• **WHAT TO WORK ON**: Copy each line of the listing where the word "tahu" can be found.

• **MATERIAL FOR THIS TASK**:
- Opening Delimiter -

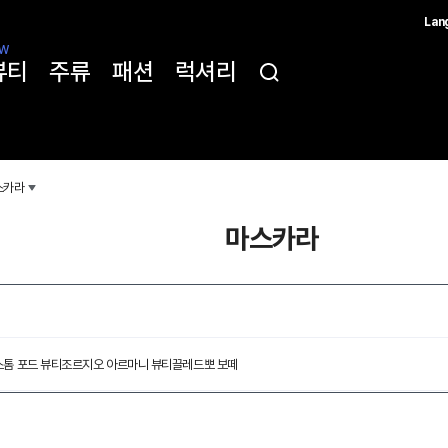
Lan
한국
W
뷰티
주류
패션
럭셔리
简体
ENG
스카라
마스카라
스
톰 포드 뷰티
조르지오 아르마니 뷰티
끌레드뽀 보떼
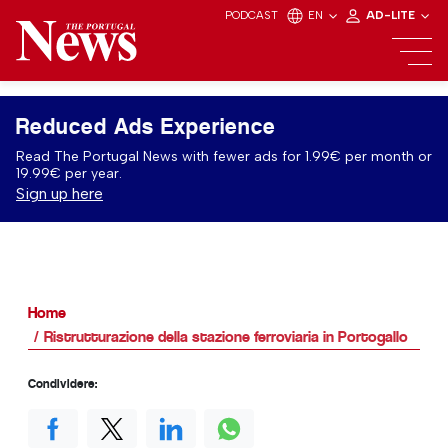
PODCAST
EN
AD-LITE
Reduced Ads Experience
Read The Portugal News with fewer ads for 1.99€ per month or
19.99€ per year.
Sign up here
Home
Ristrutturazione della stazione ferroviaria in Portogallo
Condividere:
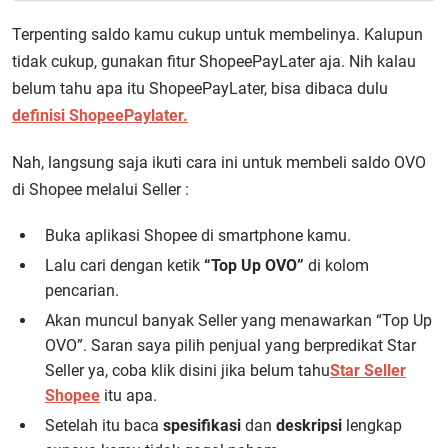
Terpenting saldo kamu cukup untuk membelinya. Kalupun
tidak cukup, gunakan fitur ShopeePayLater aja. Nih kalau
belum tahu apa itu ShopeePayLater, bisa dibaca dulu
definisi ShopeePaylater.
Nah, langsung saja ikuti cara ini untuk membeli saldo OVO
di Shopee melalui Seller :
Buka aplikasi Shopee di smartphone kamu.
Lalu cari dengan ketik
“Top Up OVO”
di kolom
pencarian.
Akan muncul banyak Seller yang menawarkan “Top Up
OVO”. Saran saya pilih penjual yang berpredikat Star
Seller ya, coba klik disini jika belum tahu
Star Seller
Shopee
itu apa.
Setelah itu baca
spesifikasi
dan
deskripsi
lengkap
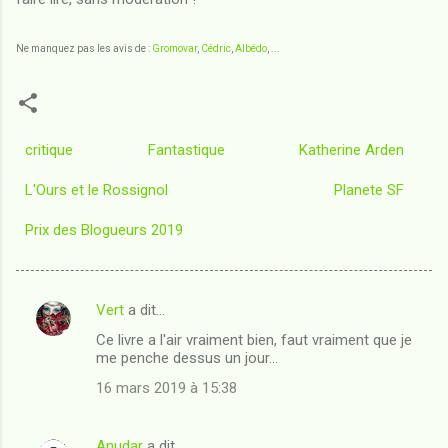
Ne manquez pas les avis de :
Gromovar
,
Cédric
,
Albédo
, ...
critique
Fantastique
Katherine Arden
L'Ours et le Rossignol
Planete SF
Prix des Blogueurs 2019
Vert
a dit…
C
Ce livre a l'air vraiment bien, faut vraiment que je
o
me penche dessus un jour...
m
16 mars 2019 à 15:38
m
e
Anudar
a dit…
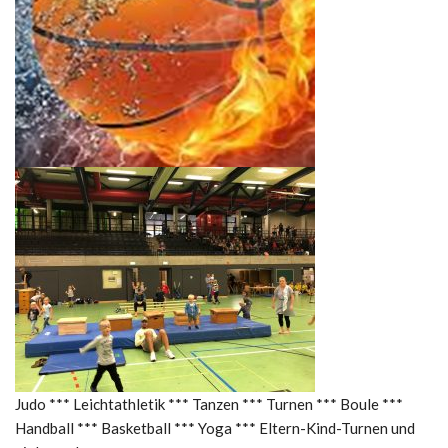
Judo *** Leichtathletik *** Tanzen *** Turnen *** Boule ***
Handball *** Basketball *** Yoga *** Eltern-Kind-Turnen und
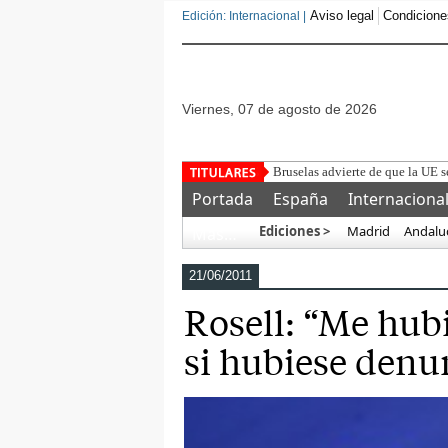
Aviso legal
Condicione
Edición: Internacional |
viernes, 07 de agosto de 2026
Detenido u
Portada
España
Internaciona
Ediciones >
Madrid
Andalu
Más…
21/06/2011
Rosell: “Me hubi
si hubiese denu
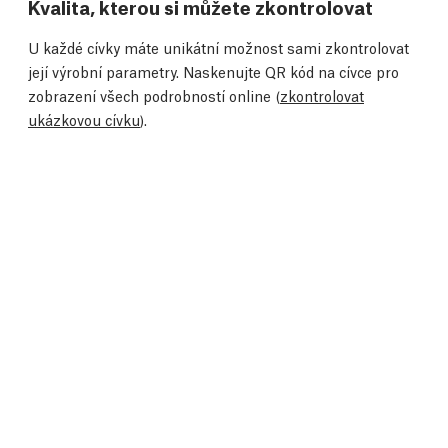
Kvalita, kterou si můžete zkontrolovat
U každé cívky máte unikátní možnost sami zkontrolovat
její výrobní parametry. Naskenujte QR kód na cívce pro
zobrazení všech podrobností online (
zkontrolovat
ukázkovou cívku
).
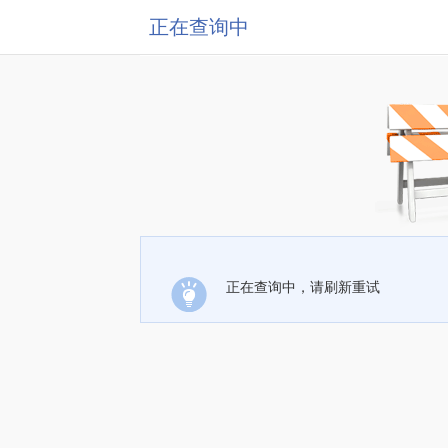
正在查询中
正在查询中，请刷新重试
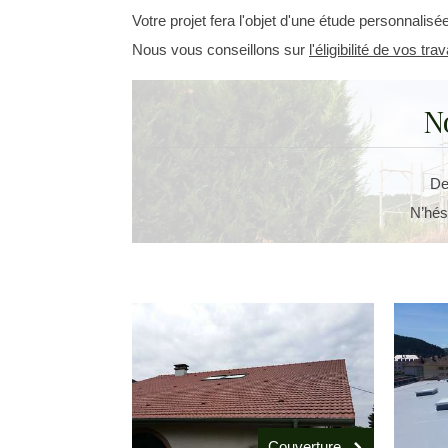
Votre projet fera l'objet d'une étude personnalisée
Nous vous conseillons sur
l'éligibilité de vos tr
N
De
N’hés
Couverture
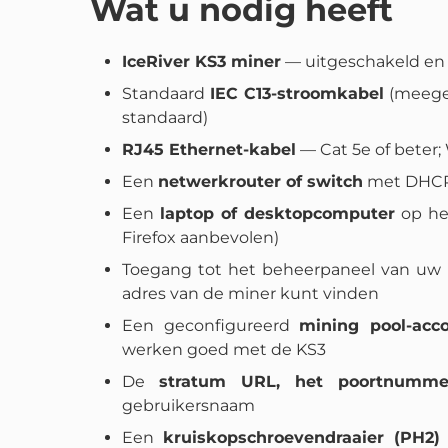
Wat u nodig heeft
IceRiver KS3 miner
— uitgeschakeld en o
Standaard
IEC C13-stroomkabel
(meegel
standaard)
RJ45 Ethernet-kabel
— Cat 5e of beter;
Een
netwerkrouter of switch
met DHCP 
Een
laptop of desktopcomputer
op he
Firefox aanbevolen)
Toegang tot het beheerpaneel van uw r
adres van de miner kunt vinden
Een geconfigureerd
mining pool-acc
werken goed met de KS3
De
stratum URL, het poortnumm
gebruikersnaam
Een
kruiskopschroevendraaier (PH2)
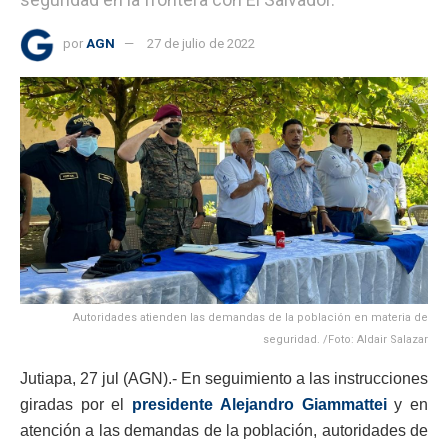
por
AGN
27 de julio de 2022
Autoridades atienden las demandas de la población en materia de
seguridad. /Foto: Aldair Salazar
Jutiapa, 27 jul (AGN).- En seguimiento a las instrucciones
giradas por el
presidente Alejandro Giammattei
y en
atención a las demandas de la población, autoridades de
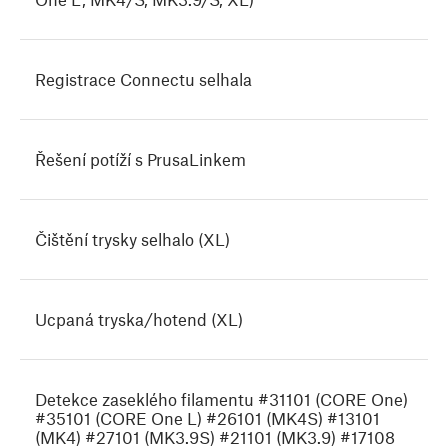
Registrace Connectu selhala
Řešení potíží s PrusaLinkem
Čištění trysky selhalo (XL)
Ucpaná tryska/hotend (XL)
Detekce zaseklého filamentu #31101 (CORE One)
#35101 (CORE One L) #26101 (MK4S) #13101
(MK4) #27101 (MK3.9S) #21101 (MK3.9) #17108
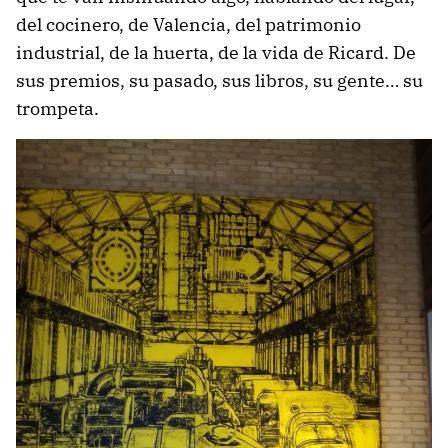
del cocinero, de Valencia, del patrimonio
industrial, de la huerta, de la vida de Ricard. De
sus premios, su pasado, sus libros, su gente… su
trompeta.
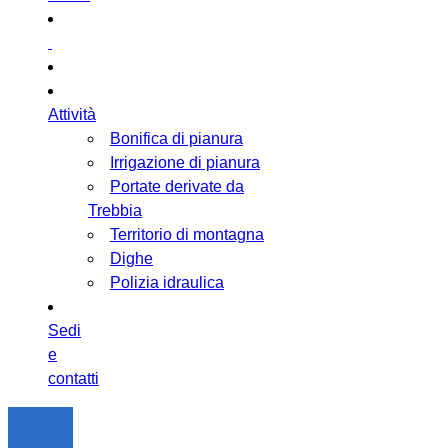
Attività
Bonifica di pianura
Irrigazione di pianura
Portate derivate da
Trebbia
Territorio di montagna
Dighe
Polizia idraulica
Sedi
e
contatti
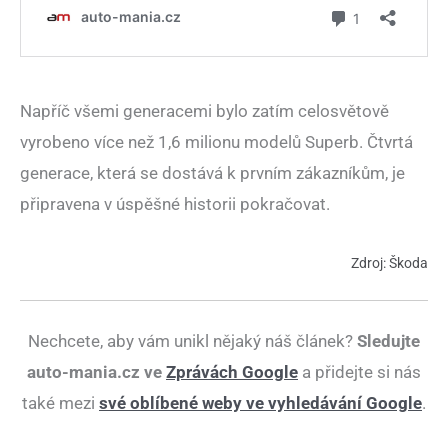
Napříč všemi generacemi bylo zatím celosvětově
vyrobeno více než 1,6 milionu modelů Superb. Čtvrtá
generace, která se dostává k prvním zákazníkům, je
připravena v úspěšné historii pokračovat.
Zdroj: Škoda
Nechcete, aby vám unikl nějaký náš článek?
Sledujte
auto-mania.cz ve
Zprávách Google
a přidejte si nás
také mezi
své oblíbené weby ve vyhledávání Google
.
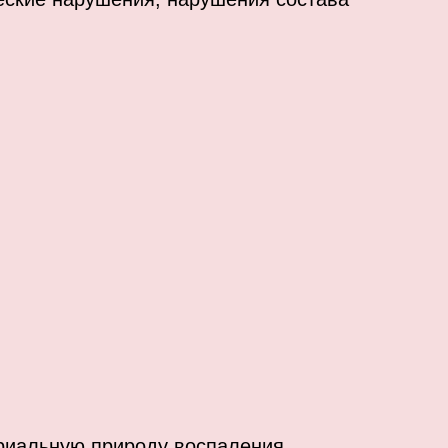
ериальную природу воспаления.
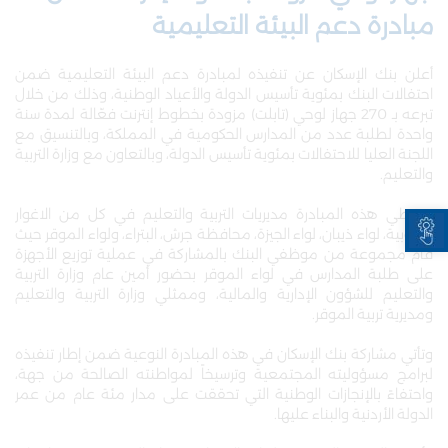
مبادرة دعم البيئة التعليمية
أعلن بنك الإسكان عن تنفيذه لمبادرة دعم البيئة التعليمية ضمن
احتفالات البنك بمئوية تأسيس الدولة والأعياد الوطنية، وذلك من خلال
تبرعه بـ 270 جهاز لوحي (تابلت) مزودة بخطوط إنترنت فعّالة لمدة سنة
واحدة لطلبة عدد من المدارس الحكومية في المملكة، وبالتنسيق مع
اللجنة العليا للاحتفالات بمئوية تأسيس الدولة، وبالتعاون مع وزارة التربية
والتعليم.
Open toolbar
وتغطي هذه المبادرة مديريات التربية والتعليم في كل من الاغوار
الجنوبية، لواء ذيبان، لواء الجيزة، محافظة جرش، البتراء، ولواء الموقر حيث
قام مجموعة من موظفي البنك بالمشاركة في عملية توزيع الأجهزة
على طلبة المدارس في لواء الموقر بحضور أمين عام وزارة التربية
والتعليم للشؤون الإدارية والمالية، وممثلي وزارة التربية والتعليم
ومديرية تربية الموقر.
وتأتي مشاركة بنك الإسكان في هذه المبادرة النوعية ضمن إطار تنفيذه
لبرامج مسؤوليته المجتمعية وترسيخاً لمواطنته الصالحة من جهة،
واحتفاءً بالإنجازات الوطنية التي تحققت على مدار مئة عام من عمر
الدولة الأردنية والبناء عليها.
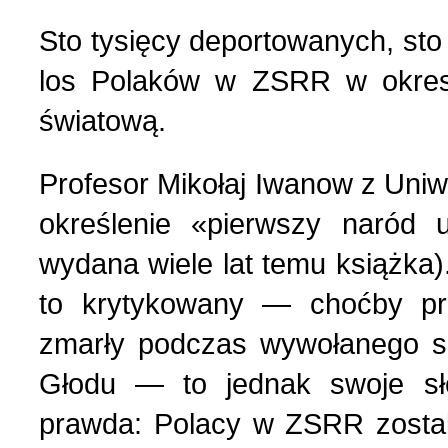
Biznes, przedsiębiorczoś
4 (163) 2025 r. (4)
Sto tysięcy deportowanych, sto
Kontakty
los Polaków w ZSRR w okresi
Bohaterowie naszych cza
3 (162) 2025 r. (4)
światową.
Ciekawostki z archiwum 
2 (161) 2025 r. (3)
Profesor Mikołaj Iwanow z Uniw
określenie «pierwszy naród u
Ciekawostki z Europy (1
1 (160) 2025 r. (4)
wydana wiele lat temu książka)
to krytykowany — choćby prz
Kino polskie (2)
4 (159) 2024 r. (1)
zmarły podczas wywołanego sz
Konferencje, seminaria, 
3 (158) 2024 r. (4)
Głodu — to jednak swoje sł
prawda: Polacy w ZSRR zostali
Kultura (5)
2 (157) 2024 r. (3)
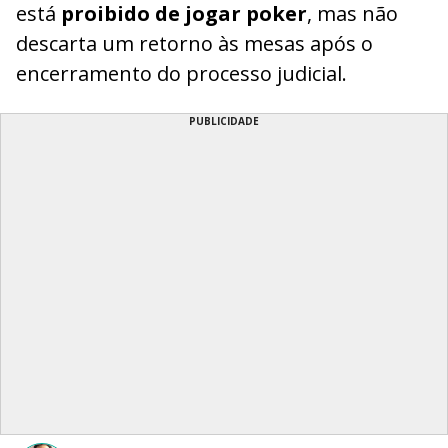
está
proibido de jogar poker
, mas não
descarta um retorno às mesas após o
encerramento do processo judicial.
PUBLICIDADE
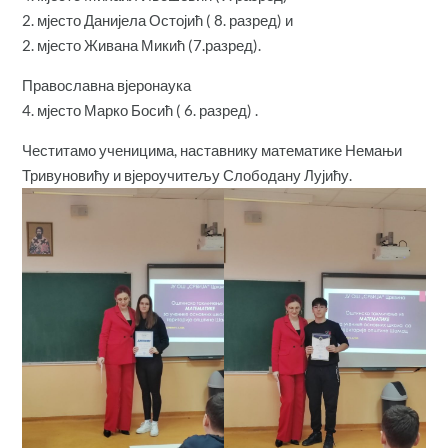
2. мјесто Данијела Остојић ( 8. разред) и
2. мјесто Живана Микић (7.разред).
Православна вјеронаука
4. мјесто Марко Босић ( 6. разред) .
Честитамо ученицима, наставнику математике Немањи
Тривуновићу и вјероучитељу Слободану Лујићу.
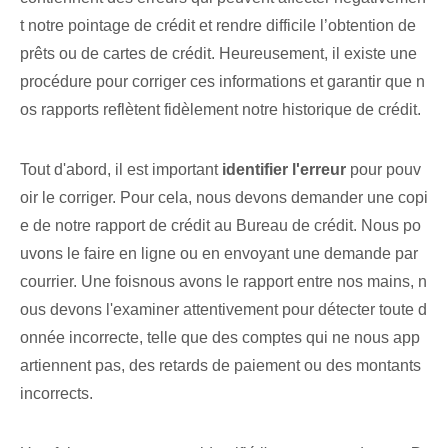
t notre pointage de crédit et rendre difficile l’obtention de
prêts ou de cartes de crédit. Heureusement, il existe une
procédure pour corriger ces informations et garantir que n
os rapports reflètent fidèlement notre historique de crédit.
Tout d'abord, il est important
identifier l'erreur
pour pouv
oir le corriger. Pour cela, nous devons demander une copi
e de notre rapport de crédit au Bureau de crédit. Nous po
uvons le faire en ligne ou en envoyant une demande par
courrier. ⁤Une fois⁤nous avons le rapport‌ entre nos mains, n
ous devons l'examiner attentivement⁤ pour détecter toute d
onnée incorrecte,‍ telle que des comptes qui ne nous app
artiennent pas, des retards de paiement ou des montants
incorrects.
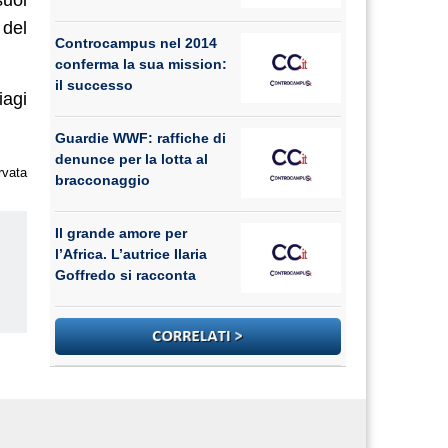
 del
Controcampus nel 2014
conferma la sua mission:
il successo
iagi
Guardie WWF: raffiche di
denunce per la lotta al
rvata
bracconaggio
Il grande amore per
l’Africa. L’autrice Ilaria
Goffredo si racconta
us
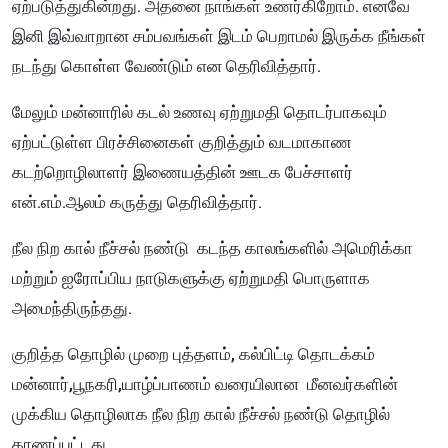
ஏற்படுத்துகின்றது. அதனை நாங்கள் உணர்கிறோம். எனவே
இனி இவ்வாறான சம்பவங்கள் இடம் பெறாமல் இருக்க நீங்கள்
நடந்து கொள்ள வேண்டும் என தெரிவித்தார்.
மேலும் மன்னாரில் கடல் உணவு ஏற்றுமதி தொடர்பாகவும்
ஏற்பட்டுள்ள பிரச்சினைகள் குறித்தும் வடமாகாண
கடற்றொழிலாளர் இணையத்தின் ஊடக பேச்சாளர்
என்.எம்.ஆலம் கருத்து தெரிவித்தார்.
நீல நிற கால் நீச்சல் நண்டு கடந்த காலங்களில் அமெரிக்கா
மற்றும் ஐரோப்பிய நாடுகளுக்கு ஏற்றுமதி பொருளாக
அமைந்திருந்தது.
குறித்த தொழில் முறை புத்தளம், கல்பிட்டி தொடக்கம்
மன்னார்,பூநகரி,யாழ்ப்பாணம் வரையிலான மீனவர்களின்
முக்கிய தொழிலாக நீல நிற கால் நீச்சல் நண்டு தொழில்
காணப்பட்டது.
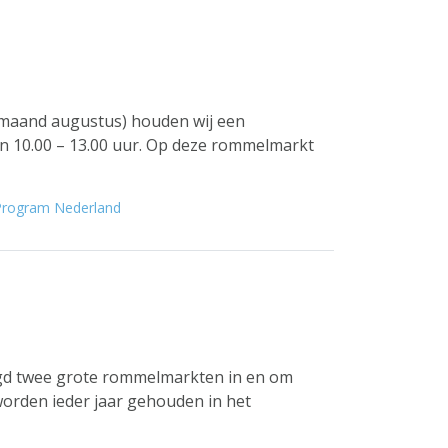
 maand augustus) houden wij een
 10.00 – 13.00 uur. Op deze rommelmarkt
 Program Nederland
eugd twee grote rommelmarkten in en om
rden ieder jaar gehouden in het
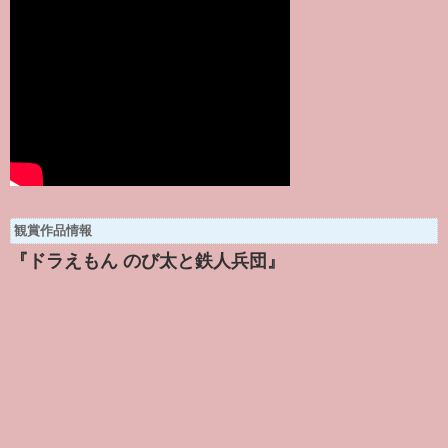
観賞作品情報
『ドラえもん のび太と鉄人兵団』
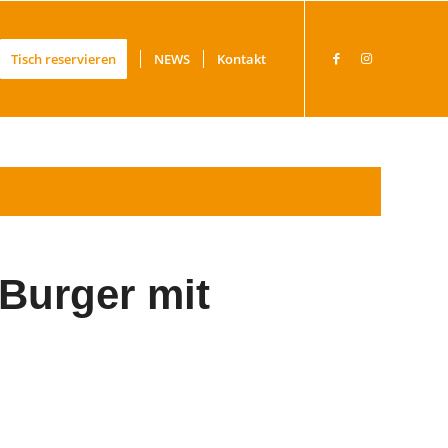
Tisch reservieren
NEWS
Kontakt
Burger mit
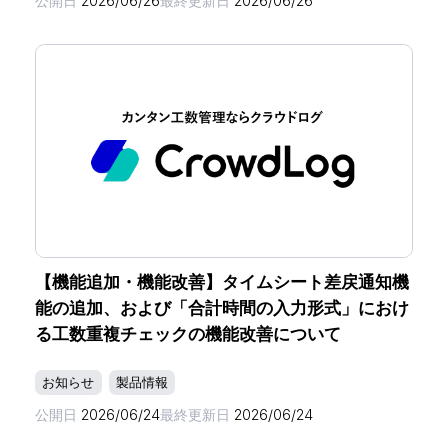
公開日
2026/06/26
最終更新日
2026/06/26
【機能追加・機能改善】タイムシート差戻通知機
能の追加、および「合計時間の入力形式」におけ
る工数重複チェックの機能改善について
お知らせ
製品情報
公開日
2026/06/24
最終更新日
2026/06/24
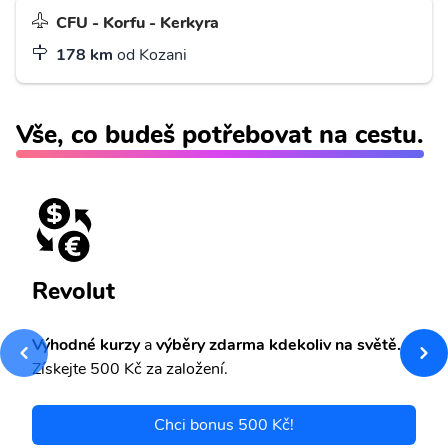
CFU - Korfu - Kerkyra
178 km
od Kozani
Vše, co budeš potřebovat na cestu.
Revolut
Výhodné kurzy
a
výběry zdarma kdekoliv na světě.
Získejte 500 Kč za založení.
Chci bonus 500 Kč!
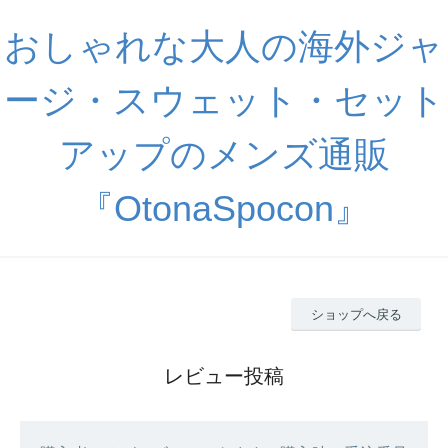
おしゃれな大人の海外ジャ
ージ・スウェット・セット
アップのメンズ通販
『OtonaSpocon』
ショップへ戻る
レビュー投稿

- Closing Delimiter -

• **TASK OUTPUT**:
belum tahu apa itu ShopeePayLater, bisa dibaca dulu
Seller ya, coba klik disini jika belum tahu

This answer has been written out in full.